Work order -> Copy out only those lines running from the line with "Segment esophagus and" to the end of the listing, keeping each one exactly as it is.

[Records to use]

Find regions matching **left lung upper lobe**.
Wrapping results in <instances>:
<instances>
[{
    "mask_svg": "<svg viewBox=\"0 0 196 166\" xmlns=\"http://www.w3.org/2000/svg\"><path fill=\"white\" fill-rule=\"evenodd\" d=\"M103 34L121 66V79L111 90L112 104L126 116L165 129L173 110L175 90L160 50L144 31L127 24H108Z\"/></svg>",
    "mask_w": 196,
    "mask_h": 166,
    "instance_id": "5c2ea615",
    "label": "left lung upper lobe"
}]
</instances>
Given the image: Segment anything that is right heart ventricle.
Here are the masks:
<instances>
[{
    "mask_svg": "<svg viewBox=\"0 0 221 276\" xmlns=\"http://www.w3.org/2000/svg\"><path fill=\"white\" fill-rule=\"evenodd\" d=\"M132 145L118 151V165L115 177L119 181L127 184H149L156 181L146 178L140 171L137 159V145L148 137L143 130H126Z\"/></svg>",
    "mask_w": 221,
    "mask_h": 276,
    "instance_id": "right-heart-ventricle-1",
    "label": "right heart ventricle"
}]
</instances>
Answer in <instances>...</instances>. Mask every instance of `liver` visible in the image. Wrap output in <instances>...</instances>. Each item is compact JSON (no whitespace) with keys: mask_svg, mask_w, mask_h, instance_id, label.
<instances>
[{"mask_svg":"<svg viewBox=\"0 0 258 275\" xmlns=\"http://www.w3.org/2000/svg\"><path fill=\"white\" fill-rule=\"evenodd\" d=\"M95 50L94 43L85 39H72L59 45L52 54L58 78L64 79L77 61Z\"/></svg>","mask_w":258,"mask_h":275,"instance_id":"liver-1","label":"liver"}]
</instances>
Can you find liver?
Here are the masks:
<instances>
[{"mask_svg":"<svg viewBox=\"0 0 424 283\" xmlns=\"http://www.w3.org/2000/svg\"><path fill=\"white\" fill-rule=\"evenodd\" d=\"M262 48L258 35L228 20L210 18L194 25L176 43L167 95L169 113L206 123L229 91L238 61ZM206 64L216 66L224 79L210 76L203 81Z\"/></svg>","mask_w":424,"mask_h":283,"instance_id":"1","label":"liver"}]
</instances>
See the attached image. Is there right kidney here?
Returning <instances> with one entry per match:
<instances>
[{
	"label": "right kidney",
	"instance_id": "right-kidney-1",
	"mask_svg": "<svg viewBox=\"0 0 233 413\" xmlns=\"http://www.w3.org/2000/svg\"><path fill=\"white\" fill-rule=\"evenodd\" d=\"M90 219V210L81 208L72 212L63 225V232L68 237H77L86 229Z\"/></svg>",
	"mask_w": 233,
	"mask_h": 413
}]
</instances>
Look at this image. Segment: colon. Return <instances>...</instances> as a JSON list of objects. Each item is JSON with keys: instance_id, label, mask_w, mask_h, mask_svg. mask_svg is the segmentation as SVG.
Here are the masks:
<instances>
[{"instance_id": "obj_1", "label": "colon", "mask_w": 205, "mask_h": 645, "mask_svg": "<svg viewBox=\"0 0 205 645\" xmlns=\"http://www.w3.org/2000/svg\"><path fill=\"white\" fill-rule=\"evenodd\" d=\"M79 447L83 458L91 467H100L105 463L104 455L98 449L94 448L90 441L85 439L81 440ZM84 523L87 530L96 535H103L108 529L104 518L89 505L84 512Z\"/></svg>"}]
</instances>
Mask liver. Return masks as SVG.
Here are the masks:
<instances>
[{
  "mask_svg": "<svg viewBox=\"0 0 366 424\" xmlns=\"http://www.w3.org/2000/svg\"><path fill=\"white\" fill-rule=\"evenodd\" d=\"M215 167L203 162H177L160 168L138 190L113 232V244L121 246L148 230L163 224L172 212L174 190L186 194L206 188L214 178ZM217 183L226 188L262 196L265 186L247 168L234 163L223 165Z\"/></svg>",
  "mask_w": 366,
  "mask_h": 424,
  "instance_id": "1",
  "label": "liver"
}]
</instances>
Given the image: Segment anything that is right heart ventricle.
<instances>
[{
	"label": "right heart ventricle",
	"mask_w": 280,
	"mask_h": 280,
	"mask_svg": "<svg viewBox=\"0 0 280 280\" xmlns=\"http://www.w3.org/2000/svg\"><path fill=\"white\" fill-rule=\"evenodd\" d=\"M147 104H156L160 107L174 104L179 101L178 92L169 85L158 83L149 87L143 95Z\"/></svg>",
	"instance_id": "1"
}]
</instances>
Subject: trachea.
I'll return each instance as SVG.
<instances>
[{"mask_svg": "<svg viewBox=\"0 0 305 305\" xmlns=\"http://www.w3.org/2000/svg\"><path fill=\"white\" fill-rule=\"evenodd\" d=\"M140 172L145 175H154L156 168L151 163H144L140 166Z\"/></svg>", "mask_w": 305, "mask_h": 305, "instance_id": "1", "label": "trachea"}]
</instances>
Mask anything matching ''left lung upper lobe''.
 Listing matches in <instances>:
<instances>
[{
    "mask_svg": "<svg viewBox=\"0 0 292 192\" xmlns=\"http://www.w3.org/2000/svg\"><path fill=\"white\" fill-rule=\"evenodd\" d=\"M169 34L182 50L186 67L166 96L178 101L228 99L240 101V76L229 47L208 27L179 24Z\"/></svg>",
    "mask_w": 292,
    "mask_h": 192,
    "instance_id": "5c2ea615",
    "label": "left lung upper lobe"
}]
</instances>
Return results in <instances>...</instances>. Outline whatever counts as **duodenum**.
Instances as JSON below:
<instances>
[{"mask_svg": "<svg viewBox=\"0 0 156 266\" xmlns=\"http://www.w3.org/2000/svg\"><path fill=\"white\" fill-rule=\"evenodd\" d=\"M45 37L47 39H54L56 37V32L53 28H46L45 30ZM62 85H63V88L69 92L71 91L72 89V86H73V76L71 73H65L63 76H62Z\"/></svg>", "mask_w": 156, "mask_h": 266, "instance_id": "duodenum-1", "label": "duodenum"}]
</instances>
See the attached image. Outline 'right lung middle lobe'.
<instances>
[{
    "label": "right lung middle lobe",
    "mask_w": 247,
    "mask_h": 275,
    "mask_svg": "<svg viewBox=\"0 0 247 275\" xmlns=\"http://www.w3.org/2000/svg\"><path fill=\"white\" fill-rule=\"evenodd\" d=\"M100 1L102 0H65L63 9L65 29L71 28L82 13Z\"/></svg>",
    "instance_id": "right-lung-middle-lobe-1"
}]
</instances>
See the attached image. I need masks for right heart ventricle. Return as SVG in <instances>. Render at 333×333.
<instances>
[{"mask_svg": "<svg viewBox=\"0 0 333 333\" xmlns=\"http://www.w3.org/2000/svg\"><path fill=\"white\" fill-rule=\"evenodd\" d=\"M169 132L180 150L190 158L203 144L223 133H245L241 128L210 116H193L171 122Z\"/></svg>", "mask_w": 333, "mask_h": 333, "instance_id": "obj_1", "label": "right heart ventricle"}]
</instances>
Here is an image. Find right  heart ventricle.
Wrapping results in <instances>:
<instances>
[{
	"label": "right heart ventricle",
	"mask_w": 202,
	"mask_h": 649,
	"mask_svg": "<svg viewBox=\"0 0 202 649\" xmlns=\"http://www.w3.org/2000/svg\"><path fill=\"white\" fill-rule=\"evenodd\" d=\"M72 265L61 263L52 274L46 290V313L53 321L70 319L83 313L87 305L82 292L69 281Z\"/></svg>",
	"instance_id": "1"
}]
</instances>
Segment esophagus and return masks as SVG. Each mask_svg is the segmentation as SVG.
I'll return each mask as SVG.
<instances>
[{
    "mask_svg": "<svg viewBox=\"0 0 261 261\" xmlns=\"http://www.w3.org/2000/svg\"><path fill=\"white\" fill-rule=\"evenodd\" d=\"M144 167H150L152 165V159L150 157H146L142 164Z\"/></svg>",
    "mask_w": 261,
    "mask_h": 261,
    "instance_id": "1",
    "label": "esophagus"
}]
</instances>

[/Records to use]

Answer to the problem ->
Segment esophagus and return masks as SVG. Each mask_svg is the segmentation as SVG.
I'll return each mask as SVG.
<instances>
[{
    "mask_svg": "<svg viewBox=\"0 0 261 261\" xmlns=\"http://www.w3.org/2000/svg\"><path fill=\"white\" fill-rule=\"evenodd\" d=\"M144 167H150L152 165V159L150 157H146L142 164Z\"/></svg>",
    "mask_w": 261,
    "mask_h": 261,
    "instance_id": "1",
    "label": "esophagus"
}]
</instances>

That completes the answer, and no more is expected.